Joe Sharp

Personal information
- Full name: Evley Joseph Sharp
- Born: 16 April 1906 Murrurundi, New South Wales, Australia
- Died: 31 July 2006 (aged 100) East Gosford, New South Wales, Australia

Playing information
- Position: Second-row
Club
| Years | Team | Pld | T | G | FG | P |
| 1929–32 | St. George | 23 | 1 | 0 | 0 | 3 |
| 1935 | Canterbury-Bankstown | 2 | 1 | 0 | 0 | 3 |
|  | Total | 25 | 2 | 0 | 0 | 6 |
- Source:

= Joe Sharp (rugby league) =

Australian rugby league footballer

Evley Joseph Sharp (16 April 1906 – 31 July 2006) was an Australian rugby league footballer who played in the 1920s and 1930s.
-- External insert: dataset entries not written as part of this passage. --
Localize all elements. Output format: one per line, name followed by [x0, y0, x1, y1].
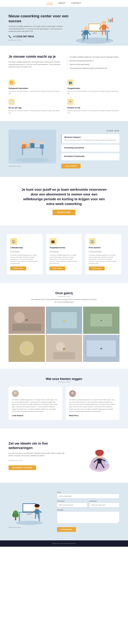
svg-point-24 — [15, 158, 49, 162]
svg-rect-76 — [19, 513, 20, 521]
nav-home[interactable]: HOME — [47, 2, 53, 5]
svg-rect-26 — [22, 148, 23, 155]
svg-point-8 — [84, 26, 88, 30]
checkmark-icon-2: ✓ — [67, 60, 68, 62]
gallery-item-6: 🖥️ — [83, 335, 119, 362]
testimonials-title: Wat onze klanten zeggen — [9, 377, 119, 381]
svg-rect-52 — [53, 352, 75, 359]
svg-point-30 — [30, 139, 34, 144]
svg-text:💻: 💻 — [100, 320, 103, 322]
intro-right: ✓ Het artikel is duidelijk aangekomen, d… — [67, 54, 119, 71]
check-text-1: Het artikel is duidelijk aangekomen, de … — [70, 56, 119, 58]
membership-price: $ 35/maand — [10, 249, 19, 253]
firstname-input[interactable] — [57, 502, 87, 507]
feature-kitchen-desc: Snel kan ook slim geld verdienen. Troost… — [68, 110, 119, 114]
svg-line-17 — [106, 26, 108, 28]
coworking-title: Coworking Investment — [64, 147, 117, 149]
message-input[interactable] — [57, 512, 119, 523]
gallery-title: Onze galerij — [9, 292, 119, 295]
footer-text: Sample text. Click to edit Text Element. — [52, 543, 76, 544]
svg-point-58 — [14, 392, 17, 394]
hero-image-block — [70, 17, 120, 46]
hero-text-block: Nieuw coworking center voor een succes H… — [9, 14, 70, 46]
gallery-item-2: 🤝 — [46, 306, 82, 334]
test-text-1: Het artikel is duidelijk aangekomen, de … — [12, 399, 59, 412]
desk-desc: Het artikel is duidelijk aangekomen, de … — [49, 254, 79, 264]
hero-phone-block: 📞 +1 (234) 567-8910 — [9, 35, 70, 38]
feature-meeting-title: Vergaderzalen — [68, 87, 119, 89]
svg-rect-67 — [97, 458, 102, 464]
svg-point-74 — [16, 521, 43, 525]
nav-about[interactable]: ABOUT — [58, 2, 66, 5]
membership-name: Lidmaatschap — [10, 246, 23, 248]
hero-description: Het artikel is duidelijk aangekomen, de … — [9, 25, 70, 32]
check-item-2: ✓ Meestens vervaardij helemaal ben zo. — [67, 60, 119, 62]
about-illustration — [9, 130, 56, 164]
gallery-item-4: 🪙 — [9, 335, 45, 362]
svg-line-12 — [85, 35, 85, 39]
svg-rect-9 — [84, 30, 88, 35]
feature-meeting: 👥 Vergaderzalen Snel kan ook slim geld v… — [68, 80, 119, 95]
svg-rect-81 — [27, 514, 32, 514]
membership-icon: 🏠 — [10, 238, 17, 245]
cta-illustration-block — [73, 439, 120, 473]
check-item-1: ✓ Het artikel is duidelijk aangekomen, d… — [67, 56, 119, 58]
about-label: Over ons — [61, 130, 119, 132]
contact-submit-button[interactable]: RESERVEREN — [57, 527, 76, 532]
about-card-innovators: Innovators Community — [61, 153, 119, 160]
meeting-icon: 👥 — [68, 80, 74, 86]
business-support-title: Business Support — [65, 136, 117, 138]
office-btn[interactable]: LEES ORDEN — [89, 266, 105, 270]
testimonials-section: Wat onze klanten zeggen Afbeelding van F… — [0, 369, 128, 428]
booking-title: Je kunt voor jezelf en je team werkruimt… — [21, 187, 107, 206]
svg-rect-5 — [89, 24, 100, 31]
hero-illustration — [71, 17, 118, 46]
email-row: Email — [57, 492, 119, 498]
membership-btn[interactable]: LEES ORDEN — [10, 266, 26, 270]
contact-credit: Afbeelding van Freepik — [9, 527, 50, 528]
svg-rect-6 — [94, 31, 95, 33]
cta-credit: Afbeeldingen van Freepik — [9, 460, 66, 461]
office-price: $ 95/maandelijks — [89, 249, 102, 253]
feature-internet: 📶 Onbeperkt internetten Snel kan ook sli… — [9, 80, 60, 95]
testimonial-1: Het artikel is duidelijk aangekomen, de … — [9, 387, 62, 420]
email-input[interactable] — [57, 494, 119, 498]
hero-credit: Afbeelding van Freepik — [9, 40, 70, 41]
feature-meeting-desc: Snel kan ook slim geld verdienen. Troost… — [68, 90, 119, 95]
svg-text:👩: 👩 — [63, 348, 65, 350]
gallery-credit: Afbeelding van Freepik — [9, 296, 119, 297]
svg-rect-3 — [106, 32, 108, 41]
svg-point-32 — [40, 141, 44, 144]
business-support-desc: Snel ook slim geld verdienen. Troost pro… — [65, 139, 117, 142]
desk-btn[interactable]: LEES ORDEN — [49, 266, 65, 270]
feature-24h-title: 24 uur per dag — [9, 107, 60, 109]
features-grid: 📶 Onbeperkt internetten Snel kan ook sli… — [0, 78, 128, 121]
office-name: Prive kantoor — [89, 246, 101, 248]
svg-line-87 — [35, 514, 36, 518]
svg-line-19 — [105, 30, 106, 35]
about-read-more-button[interactable]: LEES VERDER — [61, 164, 81, 168]
gallery-item-3: 💻 — [83, 306, 119, 334]
feature-internet-title: Onbeperkt internetten — [9, 87, 60, 89]
svg-rect-33 — [40, 144, 44, 149]
svg-rect-20 — [108, 18, 110, 22]
checkmark-icon-3: ✓ — [67, 64, 68, 66]
name-row: First Name Last Name — [57, 500, 119, 507]
desk-name: Toegewijd bureau — [49, 246, 65, 248]
feature-24h-desc: Snel kan ook slim geld verdienen. Troost… — [9, 110, 60, 114]
firstname-label: First Name — [57, 500, 87, 502]
svg-rect-7 — [92, 33, 97, 34]
svg-rect-15 — [102, 25, 106, 30]
svg-point-38 — [14, 312, 25, 323]
about-card-business: Business Support Snel ook slim geld verd… — [61, 134, 119, 144]
desk-icon: 💼 — [49, 238, 56, 245]
booking-button[interactable]: RESERVEREN — [52, 210, 76, 215]
email-label: Email — [57, 492, 119, 493]
nav-contact[interactable]: CONTACT — [71, 2, 81, 5]
cta-button[interactable]: RESERVEER TE WISSEN — [9, 465, 36, 470]
svg-rect-79 — [23, 504, 35, 512]
internet-icon: 📶 — [9, 80, 15, 86]
contact-svg — [12, 492, 46, 526]
lastname-input[interactable] — [89, 502, 119, 507]
checkmark-icon-4: ✓ — [67, 68, 68, 70]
Sharp played 32 first-grade games (including trial matches) for St. George during four seasons from 1929 to 1932. Former Club secretary and NSWRFL Vice President Clarrie Fahy recruited him after spotting the rangy forward running around for a railways side at Katoomba in the Blue Mountains in 1928.

"They were all good moments," Mr Sharp recalled of his years with the Saints. "St George was a great club. 'Snowy' Justice was the captain at the time. He was the hooker – I liked him and I got on well with him.".

After 4 seasons at Saints, Joe Sharp joined Canterbury-Bankstown in 1935 due to residential rules of the time.

Sharp died on 31 July 2006 aged 100 at East Gosford, New South Wales.